Italian judges and prosecutors who make mistakes could be sued by defendants and made to pay damages under the terms of changes to the courts approved by Italian Prime Minister Silvio Berlusconi’s government. The Cabinet approved the proposed measure the day before the prime minister was due to go back in the dock, accused of buying favorable testimony.
The draft bill provoked anger from opposition leaders and the judges’ main representative body.
“This is a punitive reform whose overall intention is to undermine the autonomy and independence of the judiciary and upset significantly the correct balance between the arms of government,” a statement from the national magistrates’ association read.
Government officials said the proposed change would have no effect on trials that had begun by the time it became law, but critics described it as an act of revenge.
Berlusconi has protested that he is the victim of a campaign by politically motivated prosecutors.

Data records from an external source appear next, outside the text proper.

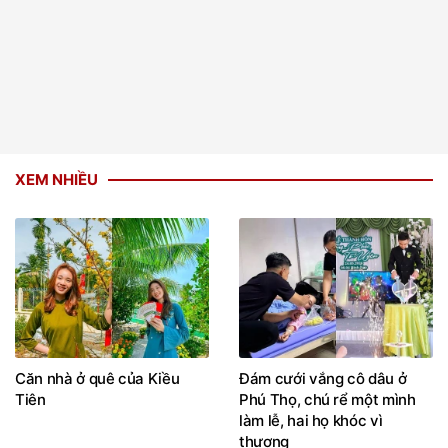
XEM NHIỀU
Căn nhà ở quê của Kiều
Đám cưới vắng cô dâu ở
Tiên
Phú Thọ, chú rể một mình
làm lễ, hai họ khóc vì
thương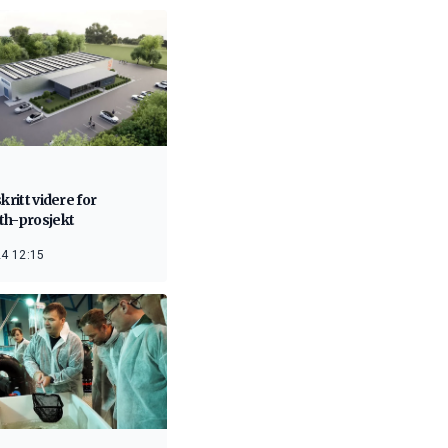
skritt videre for
th-prosjekt
4 12:15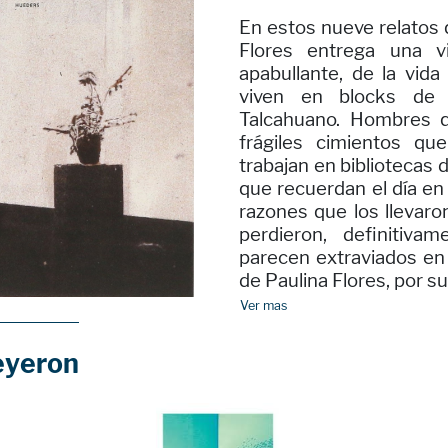
En estos nueve relatos 
Flores entrega una v
apabullante, de la vid
viven en blocks de 
Talcahuano. Hombres qu
frágiles cimientos qu
trabajan en bibliotecas 
que recuerdan el día en
razones que los llevaro
perdieron, definitiva
parecen extraviados en 
de Paulina Flores, por su
Ver mas
eyeron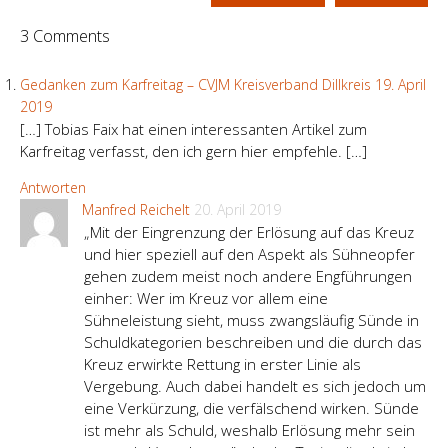
3 Comments
Gedanken zum Karfreitag – CVJM Kreisverband Dillkreis
19. April
2019
[…] Tobias Faix hat einen interessanten Artikel zum
Karfreitag verfasst, den ich gern hier empfehle. […]
Antworten
Manfred Reichelt
20. April 2019
„Mit der Eingrenzung der Erlösung auf das Kreuz
und hier speziell auf den Aspekt als Sühneopfer
gehen zudem meist noch andere Engführungen
einher: Wer im Kreuz vor allem eine
Sühneleistung sieht, muss zwangsläufig Sünde in
Schuldkategorien beschreiben und die durch das
Kreuz erwirkte Rettung in erster Linie als
Vergebung. Auch dabei handelt es sich jedoch um
eine Verkürzung, die verfälschend wirken. Sünde
ist mehr als Schuld, weshalb Erlösung mehr sein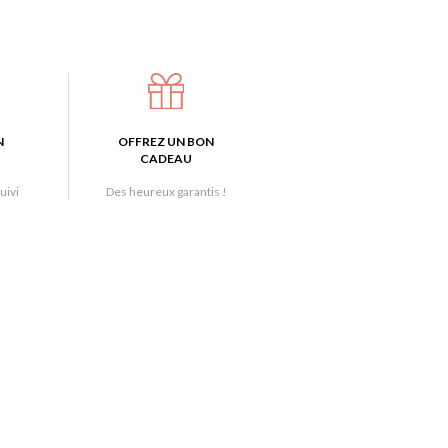
N
OFFREZ UN BON
CADEAU
uivi
Des heureux garantis !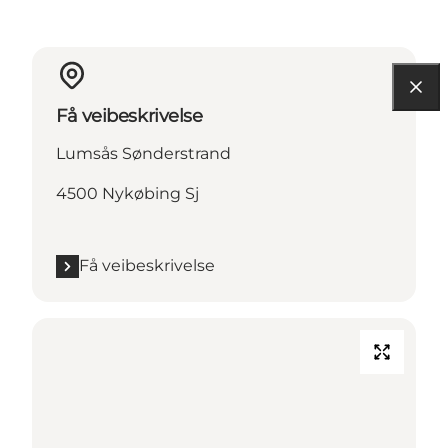
Få veibeskrivelse
Lumsås Sønderstrand
4500 Nykøbing Sj
Få veibeskrivelse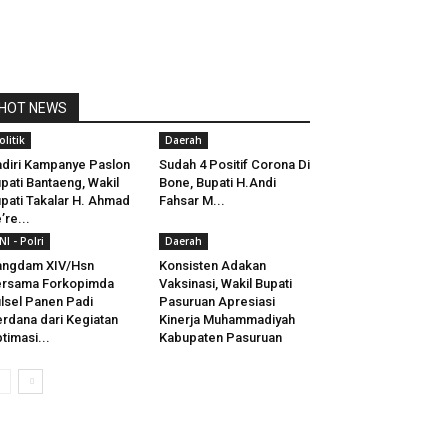
HOT NEWS
olitik
Daerah
diri Kampanye Paslon
Sudah 4 Positif Corona Di
pati Bantaeng, Wakil
Bone, Bupati H.Andi
pati Takalar H. Ahmad
Fahsar M...
’re...
NI - Polri
Daerah
angdam XIV/Hsn
Konsisten Adakan
ersama Forkopimda
Vaksinasi, Wakil Bupati
lsel Panen Padi
Pasuruan Apresiasi
rdana dari Kegiatan
Kinerja Muhammadiyah
timasi...
Kabupaten Pasuruan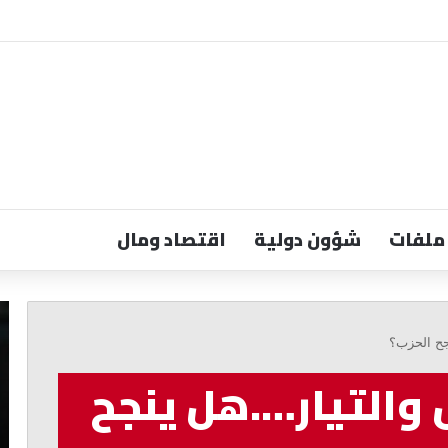
ملفات
شؤون دولية
اقتصاد ومال
عبد
ال
المسيح:
لا
جح الحزب؟
الكورة
أم
تواجه
تُ
 والتيار….هل ينجح
كارثة
با
بيئية
وز
وحلولها
ال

Anna Finocchiaro, the senate leader of Italy’s biggest opposition group, the Democratic Party, called it an “attempt to put the prosecutors under the control of the government.”
By early next month, Berlusconi will be a defendant in three trials, including one in which he is accused of paying an underage Moroccan girl, Karima el-Mahroug, for sex. He denies all wrongdoing.
The daily Il Fatto Quotidiano quoted a Moroccan registrar as saying she had been offered a bribe by two Italian-speakers to set back the girl’s date of birth by two years.
Berlusconi’s lawyers said any such attempt would have been “pointless and risible” since other official documents would show the correct date.
Under Italian law, constitutional reforms must be approved twice by both houses of parliament.
If endorsed by a two-thirds majority in both chambers, they take effect immediately. Otherwise, they have to be submitted to a popular referendum. The bill unveiled on Thursday contained only broad outlines. Berlusconi said the details would be elaborated in 10 further bills to be debated by parliament.
The reform bill says judges and prosecutors would become “directly responsible for acts committed in violation of rights in the same way as other state officials and employees.”
Currently, their responsibility is indirect: Former defendants can sue the state, and it is the state that pays compensation if the action is successful.